Your instructions: What is needed is a word-for-word copy of all the entries, minus the pictures.

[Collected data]

------------------------------

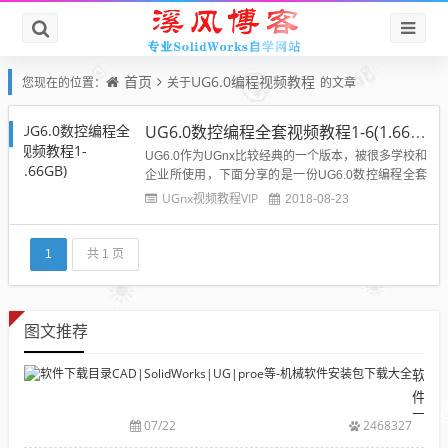
首页
UG6.0编程视频教程
您现在的位置：
关于
的文章
UG6.0数控编程全套视频教程1-6(1.66GB)
UG6.0作为UGnx比较经典的一个版本，被很多学校和
企业所使用，下面分享的是一份UG6.0数控编程全套
视频教程1-6(1.66GB)，该教程非常不错，推荐给想
UGnx视频教程VIP
2018-08-23
学习UG编程的博友们。UG6.0数控编程全套视频教程
1-6(1.66GB)目录：├─1.UG加工环境的介绍│ &n...
1
共 1 页
图文推荐
软
件
下
07/22
2468327
载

------------------------------

Worked solution:
首页
UG6.0编程视频教程
您现在的位置：
关于
的文章
UG6.0数控编程全套视频教程1-6(1.66GB)
UG6.0作为UGnx比较经典的一个版本，被很多学校和
企业所使用，下面分享的是一份UG6.0数控编程全套
视频教程1-6(1.66GB)，该教程非常不错，推荐给想
UGnx视频教程VIP
2018-08-23
学习UG编程的博友们。UG6.0数控编程全套视频教程
1-6(1.66GB)目录：├─1.UG加工环境的介绍│ &n...
1
共 1 页
图文推荐
软
件
下
07/22
2468327
载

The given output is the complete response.